I attached Task details and data file. I need the to be done by tomorrow morning October 1, 2021 by 11AM EST
Tasks: The file, “datafile.csv”, is to be used for this assignment and contains 7 independent attributes, a1 to a7, and 1 dependent attribute a8. Using “datafile.csv”, code a Python or R script to perform the following:
• Read “datafile.csv” into a dataframe
• Plot each attribute against each other and view how the data are related to each other
o Since 8 attributes might make the graph less easy to read, use 4 attributes at a time
o Try out “ggpairs(dataframe)” from the ggplot2 and GGally packages. Note the differences between the ggpairs plot and the plot command learned in class.
• Figure out how many 1’s and 0’s are in the a8 attribute column. Note the imbalance.
• Make a new dataframe by selecting randomly 150 of the rows where a8=1 and 150 of the rows where a8=0.
• From the new dataframe, make a training and a test set where the training set is 70% of the new dataframe and the test set 30%. o Try one more train-test split, such as 60-40.
• Build five logistic regression models on the training set using all attributes, a1 through a7 with a8, and four different subsets of the attributes, such as using a1, a2, and a3 with a8. Note the differences in the accuracies and examine the confusion tables.
• With the logistic regression model that you consider the best, run the model on the entire new dataframe, look at the confusion matrix, and note the accuracy.

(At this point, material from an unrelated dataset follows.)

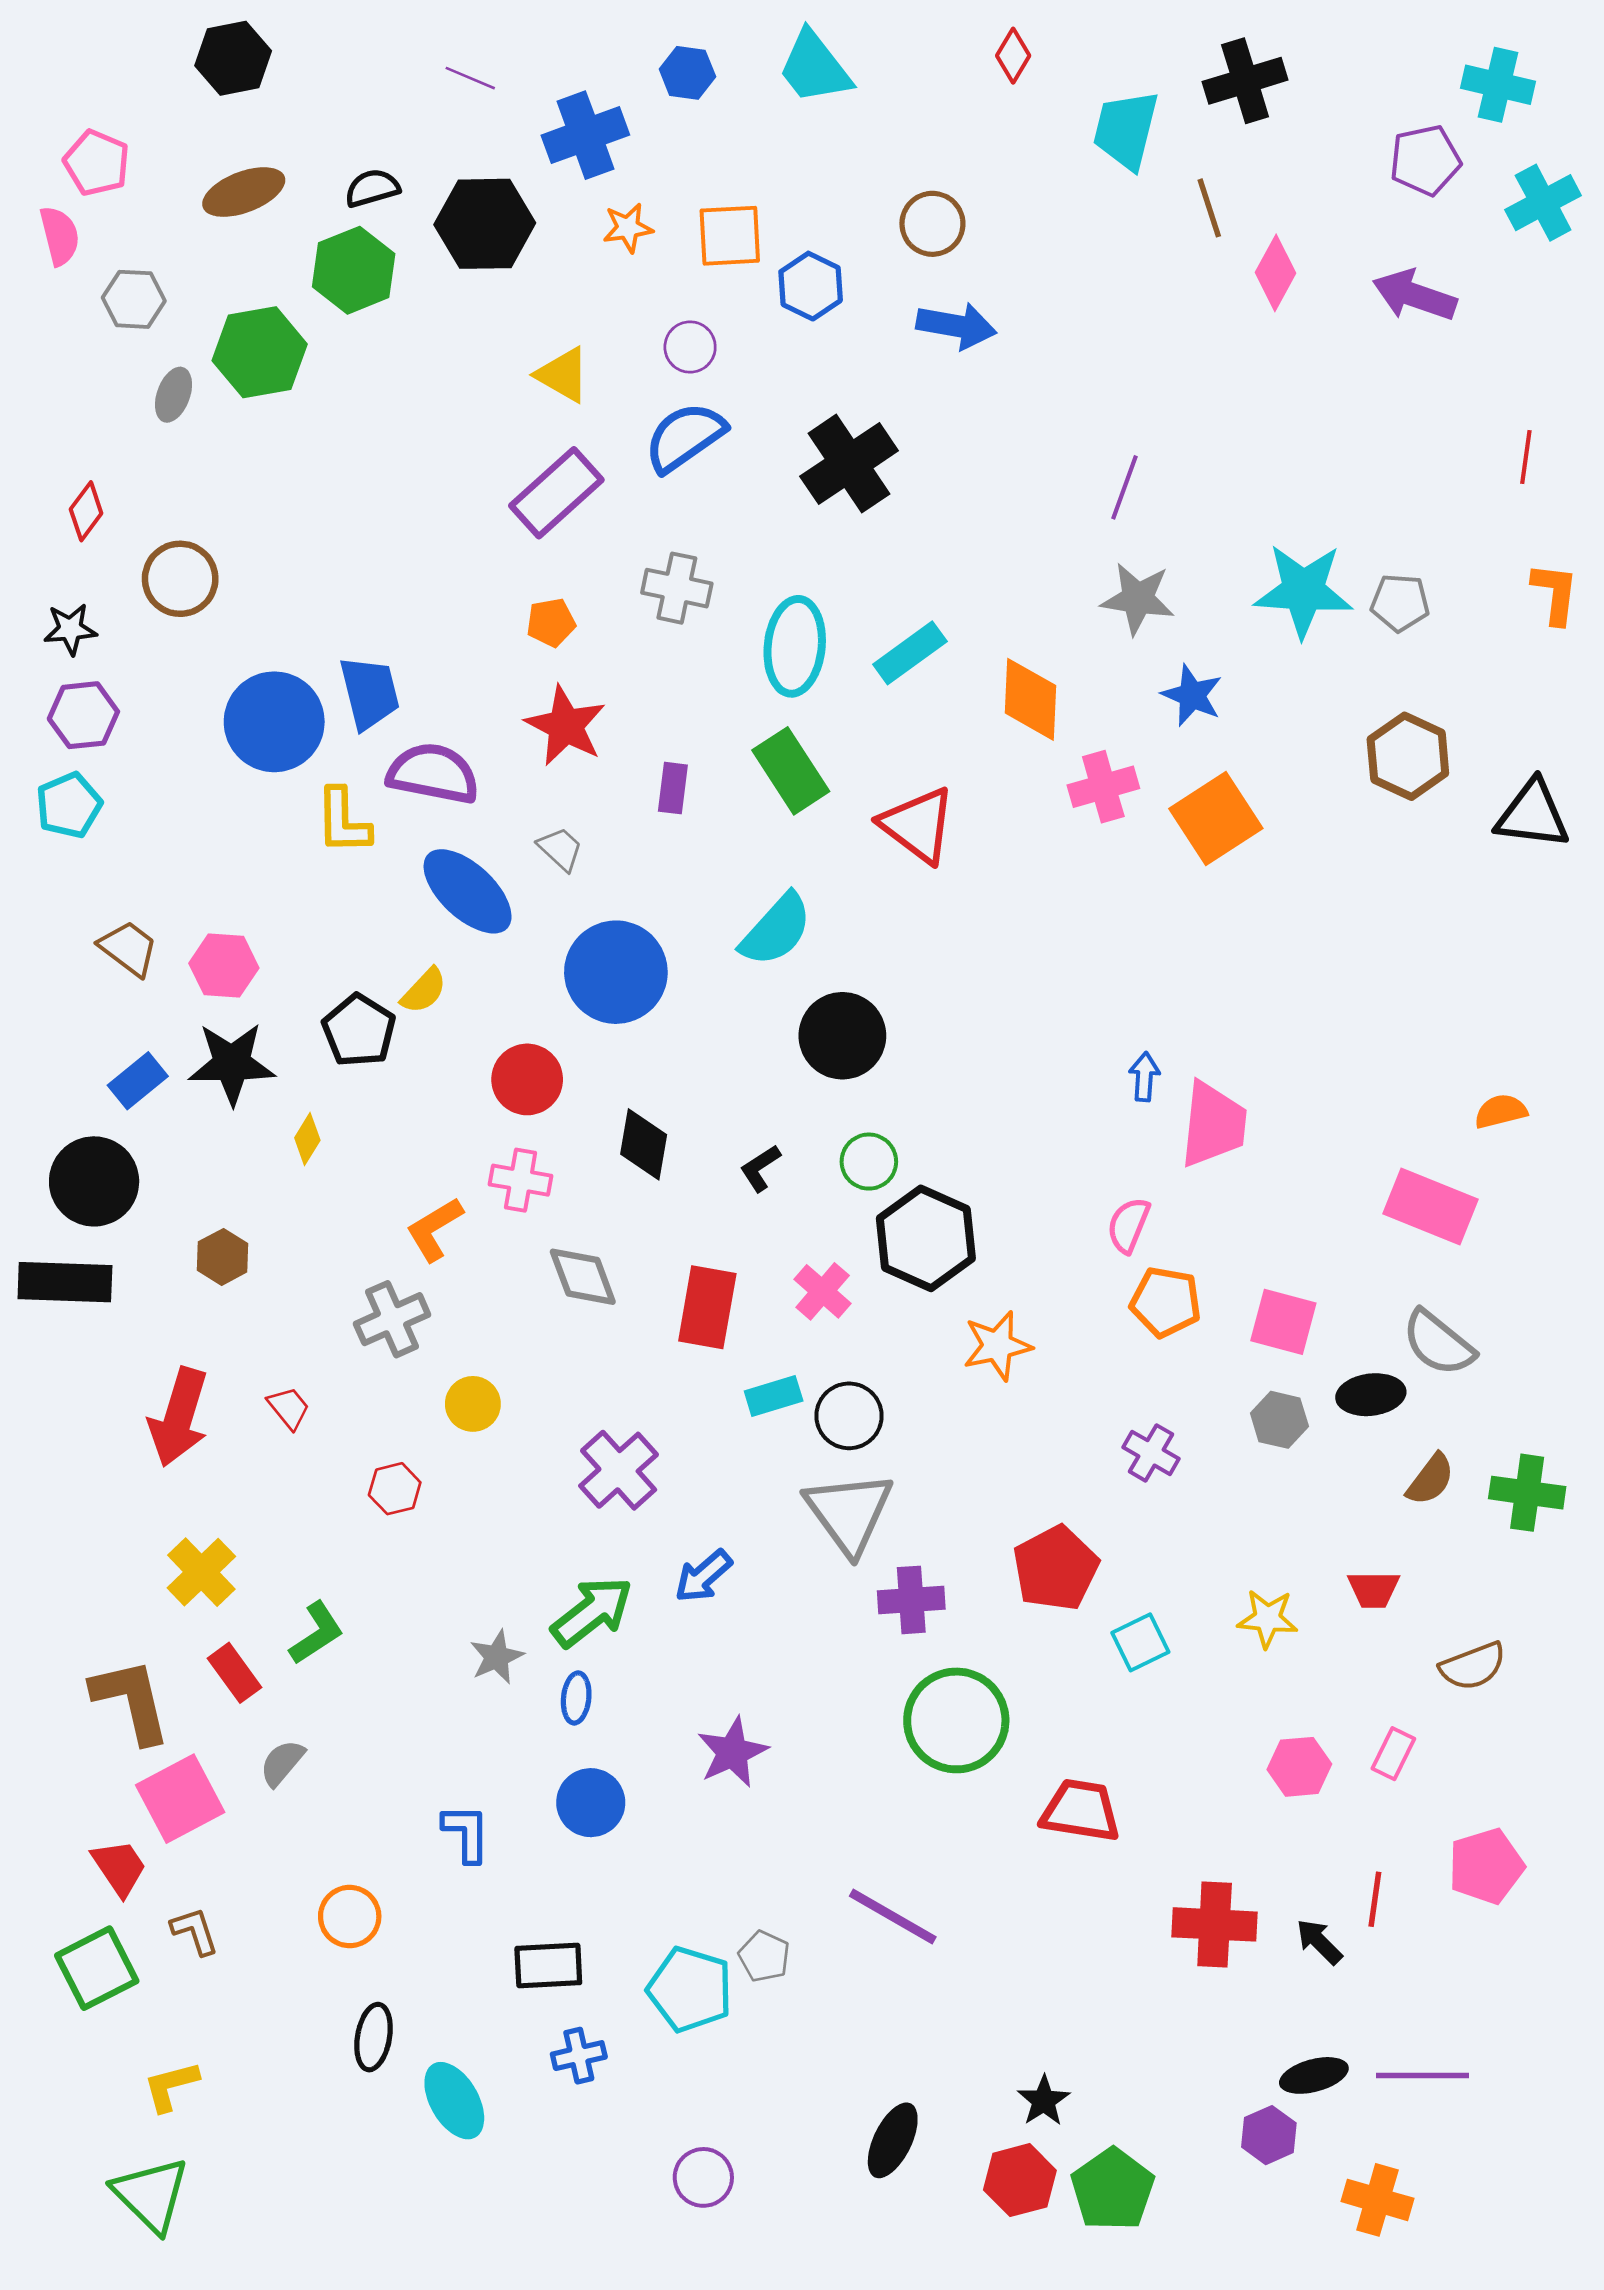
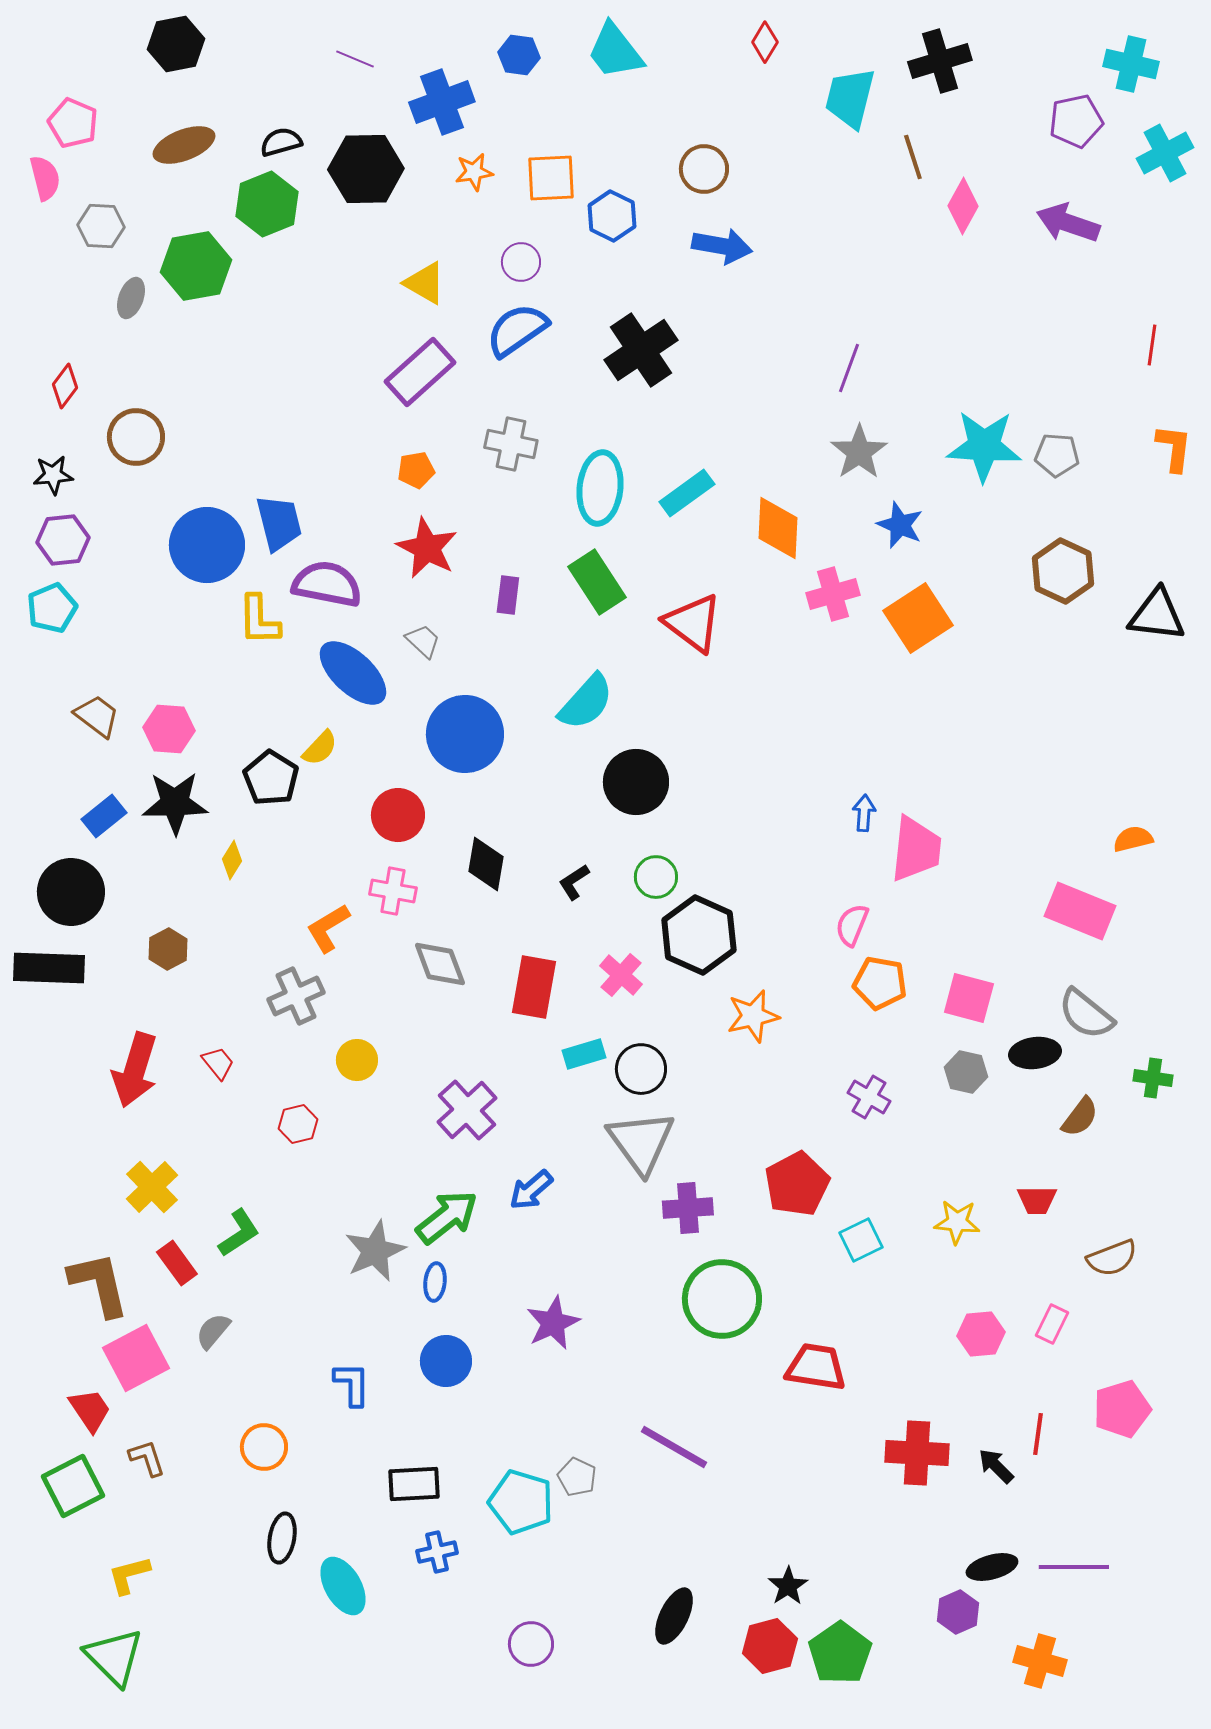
gray star: (1138, 599) -> (859, 452), turned 30
green cross: (1527, 1493) -> (1153, 1078), moved, size x0.7
gray star: (497, 1657) -> (375, 1251), size x1.5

• Generate the ROC curve with the results from the entire new dataset. What do you think it means?
• Generate the PR curve with the results from the entire new dataset. What do you think it means?
• Using k-fold cross-validation, run logistic regression on the entire new dataframe with 2 different fold sizes. Note the confusion tables, accuracies, and average accuracy.
• Save the new dataframe to a file called “newdatafile.csv” (without a row name column).
• Answer the following questions at the end of your script file using comments:
1. Which train-test split worked best for you? 70-30 or another? Why? Texas Tech University Whitacre College of Engineering
2. Which logistic regression model worked best of the five you tried? Why?
3. What does the resulting ROC curve tell you about the model?
4. What does the resulting PR curve tell you about the model?
5. Which size fold worked the best? Why?